[Source data Boundary: Start]

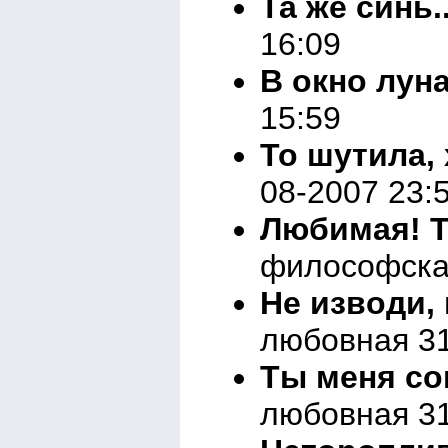
Та же синь..
16:09
В окно луна.
15:59
То шутила, 
08-2007 23:
Любимая! Т
философска
Не изводи, 
любовная 31
Ты меня со
любовная 31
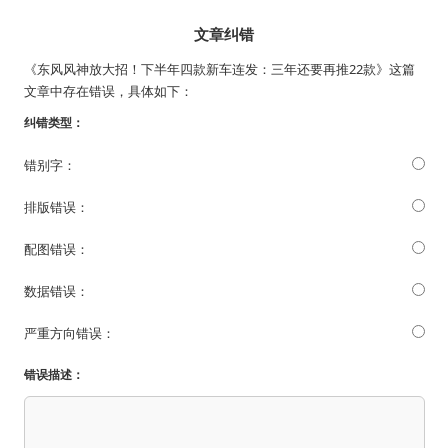
文章纠错
《东风风神放大招！下半年四款新车连发：三年还要再推22款》这篇
文章中存在错误，具体如下：
纠错类型：
错别字：
排版错误：
配图错误：
数据错误：
严重方向错误：
错误描述：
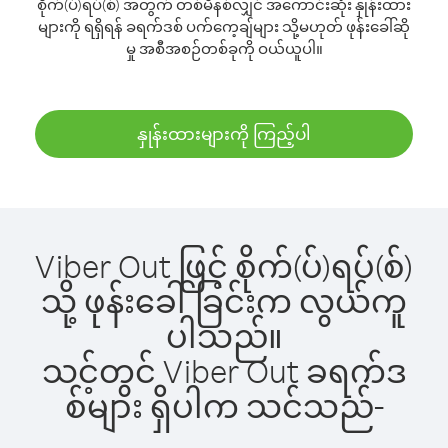
စိုက်(ပ်)ရပ်(စ်) အတွက် တစ်မိနစ်လျှင် အကောင်းဆုံး နှုန်းထား
များကို ရရှိရန် ခရက်ဒစ် ပက်ကေ့ချ်များ သို့မဟုတ် ဖုန်းခေါ်ဆို
မှု အစီအစဉ်တစ်ခုကို ဝယ်ယူပါ။
နှုန်းထားများကို ကြည့်ပါ
Viber Out ဖြင့် စိုက်(ပ်)ရပ်(စ်)
သို့ ဖုန်းခေါ်ခြင်းက လွယ်ကူ
ပါသည်။
သင့်တွင် Viber Out ခရက်ဒ
စ်များ ရှိပါက သင်သည်-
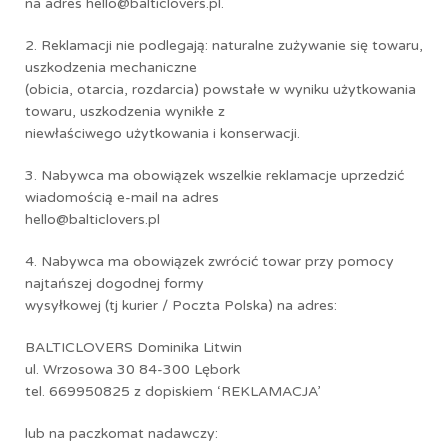
na adres hello@balticlovers.pl.
2. Reklamacji nie podlegają: naturalne zużywanie się towaru,
uszkodzenia mechaniczne
(obicia, otarcia, rozdarcia) powstałe w wyniku użytkowania
towaru, uszkodzenia wynikłe z
niewłaściwego użytkowania i konserwacji.
3. Nabywca ma obowiązek wszelkie reklamacje uprzedzić
wiadomością e-mail na adres
hello@balticlovers.pl
4. Nabywca ma obowiązek zwrócić towar przy pomocy
najtańszej dogodnej formy
wysyłkowej (tj kurier / Poczta Polska) na adres:
BALTICLOVERS Dominika Litwin
ul. Wrzosowa 30 84-300 Lębork
tel. 669950825 z dopiskiem ‘REKLAMACJA’
lub na paczkomat nadawczy:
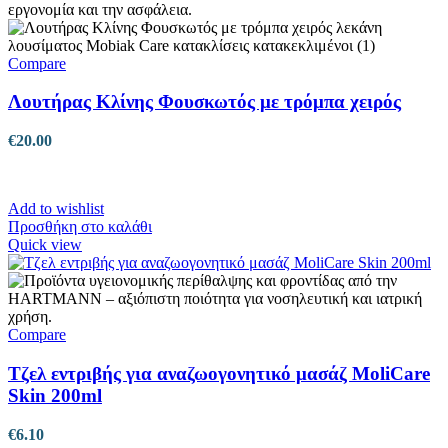
Compare
Λουτήρας Κλίνης Φουσκωτός με τρόμπα χειρός
€
20.00
Add to wishlist
Προσθήκη στο καλάθι
Quick view
Compare
Τζελ εντριβής για αναζωογονητικό μασάζ MoliCare
Skin 200ml
€
6.10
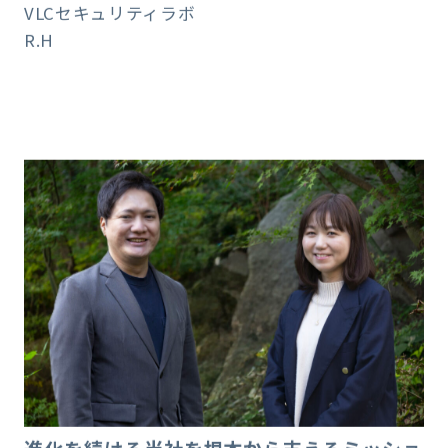
VLCセキュリティラボ
R.H
進化を続ける当社を根本から支えるミッショ
ンの熱量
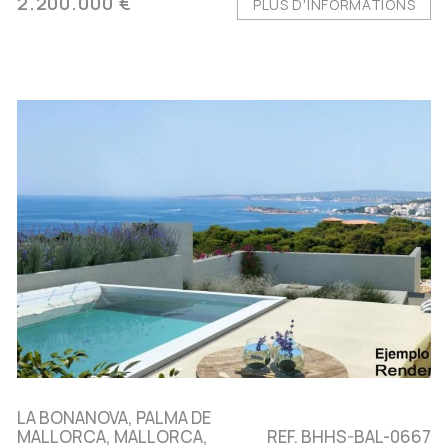
2.200.000 €
PLUS D'INFORMATIONS
LA BONANOVA, PALMA DE
MALLORCA, MALLORCA,
REF. BHHS-BAL-0667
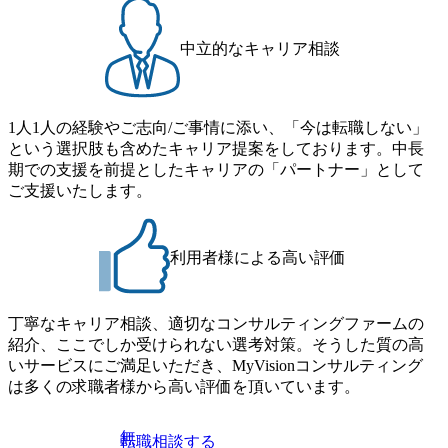
った社会課題やテーマに対して、グローバル知見と最新の
ルティングにご興味をお持ちの方は、この機会にぜひご応
事例などを基に企業の構造改革と社会価値の創造の取り組
募ください。 ● 応募後のフロー ・書類選考後、対象者の方
みを行うプロフェッショナルチームです。 今回1day選考対
中立的なキャリア相談
にはWebテストを8月20日までに受験いただきます ・8月21
象となるポジションは下記となります。 ・コンサルタント
日までにプログラム参加者をご案内します ・初回プログラ
(調達改革・設備O&M)【SCS SU】 ・コンサルタント(ECM/
ム : 8月29日(土)10:00～13:30 @ベイン東京オフィス(六本木)
SCM構想・PLM/MES改革)【SSC SU】 ・コンサルタント(物
・プログラム期間中はコンサルタントとの食事会、プロジ
1人1人の経験やご志向/ご事情に添い、「今は転職しない」
流改革/需給プロセス改革)【SSC SU】 ・SCM/ECMデータ・
ェクトのご紹介、ケースワークショップなどを実施します
という選択肢も含めたキャリア提案をしております。中長
プロセス分析・AI活用_Sustainable SCM Strategy Unit(Strategy
・10月17日(土)開催の選考会にて採用面接を実施する予定で
期での支援を前提としたキャリアの「パートナー」として
Consultant職)≪東京・大阪≫ ・コンサルタント(SCS SUオー
す ※ご都合が合わない方は別途調整いたします 初回プロ
ご支援いたします。
プンポジション)【SCS SU】 ※当日は全体での会社説明な
グラム : ベイン東京オフィス(六本木) ※イベントによりオン
どはなく、個別選考のみの実施を予定しています ※1名あた
ラインまたはオフラインの実施 ※東京オフィスのみのご応
りの拘束時間は1時間～最大2時間半程度を想定しています
募となります。他オフィス希望を含めたご応募はお受けい
※1次面接と最終面接の間をなるべく空けないよう調整して
利用者様による高い評価
たしかねますのでご了承ください ● フルタイムでの職務経
おりますが、調整が叶わないケースもございます オンライ
歴を2年以上お持ちの方で、東京オフィスのコンサルタント
ン 書類選考通過者
ポジションに応募意思がある方 ● 英語・日本語ともにビジ
丁寧なキャリア相談、適切なコンサルティングファームの
ネスレベルの方 ※日本語が母国語でない方は日本語能力
紹介、ここでしか受けられない選考対策。そうした質の高
試験N1またはそれ相当の上級レベルの日本語力(会話・読解
いサービスにご満足いただき、MyVisionコンサルティング
力)
は多くの求職者様から高い評価を頂いています。
無
転職相談する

[Source data Boundary: End]

Your assignment -
Omitting the images, output each record precisely as written.

Task output -
Та же синь..
16:09
В окно луна.
15:59
То шутила, 
08-2007 23:
Любимая! Т
философска
Не изводи, 
любовная 31
Ты меня со
любовная 31
文章纠错
《东风风神放大招！下半年四款新车连发：三年还要再推22款》这篇
文章中存在错误，具体如下：
纠错类型：
错别字：
排版错误：
配图错误：
数据错误：
严重方向错误：
错误描述：
စိုက်(ပ်)ရပ်(စ်) အတွက် တစ်မိနစ်လျှင် အကောင်းဆုံး နှုန်းထား
များကို ရရှိရန် ခရက်ဒစ် ပက်ကေ့ချ်များ သို့မဟုတ် ဖုန်းခေါ်ဆို
မှု အစီအစဉ်တစ်ခုကို ဝယ်ယူပါ။
နှုန်းထားများကို ကြည့်ပါ
Viber Out ဖြင့် စိုက်(ပ်)ရပ်(စ်)
သို့ ဖုန်းခေါ်ခြင်းက လွယ်ကူ
ပါသည်။
သင့်တွင် Viber Out ခရက်ဒ
စ်များ ရှိပါက သင်သည်-
na adres hello@balticlovers.pl.
2. Reklamacji nie podlegają: naturalne zużywanie się towaru,
uszkodzenia mechaniczne
(obicia, otarcia, rozdarcia) powstałe w wyniku użytkowania
towaru, uszkodzenia wynikłe z
niewłaściwego użytkowania i konserwacji.
3. Nabywca ma obowiązek wszelkie reklamacje uprzedzić
wiadomością e-mail na adres
hello@balticlovers.pl
4. Nabywca ma obowiązek zwrócić towar przy pomocy
najtańszej dogodnej formy
wysyłkowej (tj kurier / Poczta Polska) na adres:
BALTICLOVERS Dominika Litwin
ul. Wrzosowa 30 84-300 Lębork
tel. 669950825 z dopiskiem ‘REKLAMACJA’
lub na paczkomat nadawczy:
Compare
Λουτήρας Κλίνης Φουσκωτός με τρόμπα χειρός
€
20.00
Add to wishlist
Προσθήκη στο καλάθι
Quick view
Compare
Τζελ εντριβής για αναζωογονητικό μασάζ MoliCare
Skin 200ml
€
6.10
VLCセキュリティラボ
R.H
進化を続ける当社を根本から支えるミッショ
ンの熱量
2.200.000 €
PLUS D'INFORMATIONS
LA BONANOVA, PALMA DE
MALLORCA, MALLORCA,
REF. BHHS-BAL-0667
った社会課題やテーマに対して、グローバル知見と最新の
ルティングにご興味をお持ちの方は、この機会にぜひご応
事例などを基に企業の構造改革と社会価値の創造の取り組
募ください。 ● 応募後のフロー ・書類選考後、対象者の方
みを行うプロフェッショナルチームです。 今回1day選考対
中立的なキャリア相談
にはWebテストを8月20日までに受験いただきます ・8月21
象となるポジションは下記となります。 ・コンサルタント
日までにプログラム参加者をご案内します ・初回プログラ
(調達改革・設備O&M)【SCS SU】 ・コンサルタント(ECM/
ム : 8月29日(土)10:00～13:30 @ベイン東京オフィス(六本木)
SCM構想・PLM/MES改革)【SSC SU】 ・コンサルタント(物
・プログラム期間中はコンサルタントとの食事会、プロジ
1人1人の経験やご志向/ご事情に添い、「今は転職しない」
流改革/需給プロセス改革)【SSC SU】 ・SCM/ECMデータ・
ェクトのご紹介、ケースワークショップなどを実施します
という選択肢も含めたキャリア提案をしております。中長
プロセス分析・AI活用_Sustainable SCM Strategy Unit(Strategy
・10月17日(土)開催の選考会にて採用面接を実施する予定で
期での支援を前提としたキャリアの「パートナー」として
Consultant職)≪東京・大阪≫ ・コンサルタント(SCS SUオー
す ※ご都合が合わない方は別途調整いたします 初回プロ
ご支援いたします。
プンポジション)【SCS SU】 ※当日は全体での会社説明な
グラム : ベイン東京オフィス(六本木) ※イベントによりオン
どはなく、個別選考のみの実施を予定しています ※1名あた
ラインまたはオフラインの実施 ※東京オフィスのみのご応
りの拘束時間は1時間～最大2時間半程度を想定しています
募となります。他オフィス希望を含めたご応募はお受けい
※1次面接と最終面接の間をなるべく空けないよう調整して
利用者様による高い評価
たしかねますのでご了承ください ● フルタイムでの職務経
おりますが、調整が叶わないケースもございます オンライ
歴を2年以上お持ちの方で、東京オフィスのコンサルタント
ン 書類選考通過者
ポジションに応募意思がある方 ● 英語・日本語ともにビジ
丁寧なキャリア相談、適切なコンサルティングファームの
ネスレベルの方 ※日本語が母国語でない方は日本語能力
紹介、ここでしか受けられない選考対策。そうした質の高
試験N1またはそれ相当の上級レベルの日本語力(会話・読解
いサービスにご満足いただき、MyVisionコンサルティング
力)
は多くの求職者様から高い評価を頂いています。
無
転職相談する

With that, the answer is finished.